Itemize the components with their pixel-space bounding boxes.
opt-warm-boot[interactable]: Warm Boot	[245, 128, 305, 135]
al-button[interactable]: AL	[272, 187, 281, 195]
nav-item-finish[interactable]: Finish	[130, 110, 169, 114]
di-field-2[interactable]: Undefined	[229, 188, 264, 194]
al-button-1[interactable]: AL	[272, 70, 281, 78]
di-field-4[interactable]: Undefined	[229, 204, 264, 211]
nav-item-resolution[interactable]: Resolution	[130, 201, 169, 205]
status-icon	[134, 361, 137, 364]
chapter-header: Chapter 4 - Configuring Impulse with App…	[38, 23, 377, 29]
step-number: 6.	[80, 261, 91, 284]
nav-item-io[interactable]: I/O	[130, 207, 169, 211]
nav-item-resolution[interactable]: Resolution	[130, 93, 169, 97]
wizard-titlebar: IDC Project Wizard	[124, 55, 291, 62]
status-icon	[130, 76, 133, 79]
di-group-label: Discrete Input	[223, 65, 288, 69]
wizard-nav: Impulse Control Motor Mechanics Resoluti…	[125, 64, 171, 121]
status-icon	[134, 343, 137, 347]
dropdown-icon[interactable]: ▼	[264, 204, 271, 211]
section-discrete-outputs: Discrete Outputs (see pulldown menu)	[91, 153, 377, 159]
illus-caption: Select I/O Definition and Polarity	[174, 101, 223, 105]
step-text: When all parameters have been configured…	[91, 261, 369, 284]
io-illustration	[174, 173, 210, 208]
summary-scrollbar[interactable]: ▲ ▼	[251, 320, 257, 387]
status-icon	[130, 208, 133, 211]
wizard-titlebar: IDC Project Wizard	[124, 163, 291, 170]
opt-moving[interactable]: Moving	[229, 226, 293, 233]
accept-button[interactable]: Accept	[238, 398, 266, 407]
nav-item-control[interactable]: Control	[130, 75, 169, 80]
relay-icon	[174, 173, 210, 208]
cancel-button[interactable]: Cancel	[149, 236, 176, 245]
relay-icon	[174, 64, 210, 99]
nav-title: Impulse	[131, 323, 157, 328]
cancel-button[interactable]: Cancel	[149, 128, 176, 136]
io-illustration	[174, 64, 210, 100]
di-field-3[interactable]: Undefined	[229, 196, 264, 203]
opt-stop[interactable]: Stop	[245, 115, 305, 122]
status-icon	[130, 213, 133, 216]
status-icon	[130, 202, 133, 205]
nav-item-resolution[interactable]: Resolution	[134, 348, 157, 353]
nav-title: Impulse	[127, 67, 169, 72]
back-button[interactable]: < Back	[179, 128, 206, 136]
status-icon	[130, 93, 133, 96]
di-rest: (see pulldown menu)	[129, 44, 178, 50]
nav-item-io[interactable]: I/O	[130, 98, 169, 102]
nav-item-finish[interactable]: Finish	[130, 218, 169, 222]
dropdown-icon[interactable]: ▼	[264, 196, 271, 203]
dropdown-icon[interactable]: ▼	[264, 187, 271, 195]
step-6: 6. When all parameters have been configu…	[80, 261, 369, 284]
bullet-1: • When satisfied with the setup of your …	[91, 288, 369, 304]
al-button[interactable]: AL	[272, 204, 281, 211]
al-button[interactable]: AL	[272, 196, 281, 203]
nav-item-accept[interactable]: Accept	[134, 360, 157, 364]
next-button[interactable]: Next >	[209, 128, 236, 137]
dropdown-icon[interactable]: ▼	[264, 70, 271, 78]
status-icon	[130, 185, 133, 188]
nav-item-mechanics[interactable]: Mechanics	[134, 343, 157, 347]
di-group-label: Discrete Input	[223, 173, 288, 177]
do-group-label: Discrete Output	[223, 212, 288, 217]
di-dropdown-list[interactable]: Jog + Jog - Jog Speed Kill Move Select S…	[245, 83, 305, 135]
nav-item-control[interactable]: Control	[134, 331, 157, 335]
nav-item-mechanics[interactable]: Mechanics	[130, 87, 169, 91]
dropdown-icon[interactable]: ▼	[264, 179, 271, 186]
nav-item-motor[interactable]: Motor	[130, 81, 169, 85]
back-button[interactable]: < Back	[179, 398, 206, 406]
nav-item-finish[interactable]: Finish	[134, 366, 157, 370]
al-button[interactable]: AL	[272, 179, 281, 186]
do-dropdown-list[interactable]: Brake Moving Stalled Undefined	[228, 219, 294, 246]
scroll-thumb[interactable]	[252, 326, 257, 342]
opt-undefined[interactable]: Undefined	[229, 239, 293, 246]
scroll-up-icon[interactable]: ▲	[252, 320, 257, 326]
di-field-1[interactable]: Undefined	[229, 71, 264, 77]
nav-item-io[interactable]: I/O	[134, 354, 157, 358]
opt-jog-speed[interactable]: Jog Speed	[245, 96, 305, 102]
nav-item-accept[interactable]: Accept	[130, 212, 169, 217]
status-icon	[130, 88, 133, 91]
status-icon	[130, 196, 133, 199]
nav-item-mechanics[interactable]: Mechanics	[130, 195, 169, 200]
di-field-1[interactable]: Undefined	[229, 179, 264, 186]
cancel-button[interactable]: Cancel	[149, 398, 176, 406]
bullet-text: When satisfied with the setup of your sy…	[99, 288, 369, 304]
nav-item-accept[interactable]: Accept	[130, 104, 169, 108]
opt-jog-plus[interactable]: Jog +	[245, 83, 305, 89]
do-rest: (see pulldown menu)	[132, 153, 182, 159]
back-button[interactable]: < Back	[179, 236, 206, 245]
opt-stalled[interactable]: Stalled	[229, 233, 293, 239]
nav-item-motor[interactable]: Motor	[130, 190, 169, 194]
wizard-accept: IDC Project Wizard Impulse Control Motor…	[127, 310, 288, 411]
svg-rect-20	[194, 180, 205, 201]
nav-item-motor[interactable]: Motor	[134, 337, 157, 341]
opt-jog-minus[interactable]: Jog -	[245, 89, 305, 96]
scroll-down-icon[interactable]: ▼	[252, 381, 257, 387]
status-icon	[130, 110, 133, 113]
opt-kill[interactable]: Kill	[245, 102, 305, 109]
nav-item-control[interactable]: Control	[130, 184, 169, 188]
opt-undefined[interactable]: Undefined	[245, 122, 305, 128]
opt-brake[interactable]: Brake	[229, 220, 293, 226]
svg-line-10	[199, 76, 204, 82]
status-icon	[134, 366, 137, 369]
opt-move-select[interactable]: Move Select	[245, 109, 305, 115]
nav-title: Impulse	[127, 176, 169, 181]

▶ [Required action] An exact copy of every entry is what is needed here.

▶ [Expected output]
Itemize the components with their pixel-space bounding boxes.
opt-warm-boot[interactable]: Warm Boot	[245, 128, 305, 135]
al-button[interactable]: AL	[272, 187, 281, 195]
nav-item-finish[interactable]: Finish	[130, 110, 169, 114]
di-field-2[interactable]: Undefined	[229, 188, 264, 194]
al-button-1[interactable]: AL	[272, 70, 281, 78]
di-field-4[interactable]: Undefined	[229, 204, 264, 211]
nav-item-resolution[interactable]: Resolution	[130, 201, 169, 205]
status-icon	[134, 361, 137, 364]
chapter-header: Chapter 4 - Configuring Impulse with App…	[38, 23, 377, 29]
step-number: 6.	[80, 261, 91, 284]
nav-item-io[interactable]: I/O	[130, 207, 169, 211]
nav-item-resolution[interactable]: Resolution	[130, 93, 169, 97]
wizard-titlebar: IDC Project Wizard	[124, 55, 291, 62]
status-icon	[130, 76, 133, 79]
di-group-label: Discrete Input	[223, 65, 288, 69]
wizard-nav: Impulse Control Motor Mechanics Resoluti…	[125, 64, 171, 121]
status-icon	[134, 343, 137, 347]
dropdown-icon[interactable]: ▼	[264, 204, 271, 211]
section-discrete-outputs: Discrete Outputs (see pulldown menu)	[91, 153, 377, 159]
illus-caption: Select I/O Definition and Polarity	[174, 101, 223, 105]
step-text: When all parameters have been configured…	[91, 261, 369, 284]
io-illustration	[174, 173, 210, 208]
summary-scrollbar[interactable]: ▲ ▼	[251, 320, 257, 387]
status-icon	[130, 208, 133, 211]
wizard-titlebar: IDC Project Wizard	[124, 163, 291, 170]
opt-moving[interactable]: Moving	[229, 226, 293, 233]
accept-button[interactable]: Accept	[238, 398, 266, 407]
nav-item-control[interactable]: Control	[130, 75, 169, 80]
relay-icon	[174, 173, 210, 208]
cancel-button[interactable]: Cancel	[149, 236, 176, 245]
relay-icon	[174, 64, 210, 99]
nav-title: Impulse	[131, 323, 157, 328]
cancel-button[interactable]: Cancel	[149, 128, 176, 136]
io-illustration	[174, 64, 210, 100]
di-field-3[interactable]: Undefined	[229, 196, 264, 203]
opt-stop[interactable]: Stop	[245, 115, 305, 122]
status-icon	[130, 213, 133, 216]
status-icon	[130, 202, 133, 205]
nav-item-resolution[interactable]: Resolution	[134, 348, 157, 353]
nav-title: Impulse	[127, 67, 169, 72]
back-button[interactable]: < Back	[179, 128, 206, 136]
status-icon	[130, 93, 133, 96]
di-rest: (see pulldown menu)	[129, 44, 178, 50]
nav-item-io[interactable]: I/O	[130, 98, 169, 102]
nav-item-finish[interactable]: Finish	[130, 218, 169, 222]
dropdown-icon[interactable]: ▼	[264, 196, 271, 203]
dropdown-icon[interactable]: ▼	[264, 187, 271, 195]
step-6: 6. When all parameters have been configu…	[80, 261, 369, 284]
bullet-1: • When satisfied with the setup of your …	[91, 288, 369, 304]
al-button[interactable]: AL	[272, 204, 281, 211]
al-button[interactable]: AL	[272, 196, 281, 203]
nav-item-accept[interactable]: Accept	[134, 360, 157, 364]
next-button[interactable]: Next >	[209, 128, 236, 137]
dropdown-icon[interactable]: ▼	[264, 70, 271, 78]
status-icon	[130, 185, 133, 188]
nav-item-mechanics[interactable]: Mechanics	[134, 343, 157, 347]
di-group-label: Discrete Input	[223, 173, 288, 177]
do-group-label: Discrete Output	[223, 212, 288, 217]
di-dropdown-list[interactable]: Jog + Jog - Jog Speed Kill Move Select S…	[245, 83, 305, 135]
nav-item-control[interactable]: Control	[134, 331, 157, 335]
nav-item-mechanics[interactable]: Mechanics	[130, 87, 169, 91]
dropdown-icon[interactable]: ▼	[264, 179, 271, 186]
nav-item-motor[interactable]: Motor	[130, 81, 169, 85]
back-button[interactable]: < Back	[179, 398, 206, 406]
nav-item-finish[interactable]: Finish	[134, 366, 157, 370]
al-button[interactable]: AL	[272, 179, 281, 186]
do-dropdown-list[interactable]: Brake Moving Stalled Undefined	[228, 219, 294, 246]
scroll-thumb[interactable]	[252, 326, 257, 342]
opt-undefined[interactable]: Undefined	[229, 239, 293, 246]
scroll-up-icon[interactable]: ▲	[252, 320, 257, 326]
di-field-1[interactable]: Undefined	[229, 71, 264, 77]
nav-item-io[interactable]: I/O	[134, 354, 157, 358]
opt-jog-speed[interactable]: Jog Speed	[245, 96, 305, 102]
nav-item-accept[interactable]: Accept	[130, 212, 169, 217]
status-icon	[130, 88, 133, 91]
status-icon	[130, 196, 133, 199]
nav-item-mechanics[interactable]: Mechanics	[130, 195, 169, 200]
di-field-1[interactable]: Undefined	[229, 179, 264, 186]
cancel-button[interactable]: Cancel	[149, 398, 176, 406]
bullet-text: When satisfied with the setup of your sy…	[99, 288, 369, 304]
nav-item-accept[interactable]: Accept	[130, 104, 169, 108]
opt-jog-plus[interactable]: Jog +	[245, 83, 305, 89]
do-rest: (see pulldown menu)	[132, 153, 182, 159]
back-button[interactable]: < Back	[179, 236, 206, 245]
opt-stalled[interactable]: Stalled	[229, 233, 293, 239]
nav-item-motor[interactable]: Motor	[130, 190, 169, 194]
wizard-accept: IDC Project Wizard Impulse Control Motor…	[127, 310, 288, 411]
svg-rect-20	[194, 180, 205, 201]
nav-item-motor[interactable]: Motor	[134, 337, 157, 341]
opt-jog-minus[interactable]: Jog -	[245, 89, 305, 96]
scroll-down-icon[interactable]: ▼	[252, 381, 257, 387]
status-icon	[130, 110, 133, 113]
opt-kill[interactable]: Kill	[245, 102, 305, 109]
nav-item-control[interactable]: Control	[130, 184, 169, 188]
opt-undefined[interactable]: Undefined	[245, 122, 305, 128]
opt-brake[interactable]: Brake	[229, 220, 293, 226]
svg-line-10	[199, 76, 204, 82]
status-icon	[134, 366, 137, 369]
opt-move-select[interactable]: Move Select	[245, 109, 305, 115]
nav-title: Impulse	[127, 176, 169, 181]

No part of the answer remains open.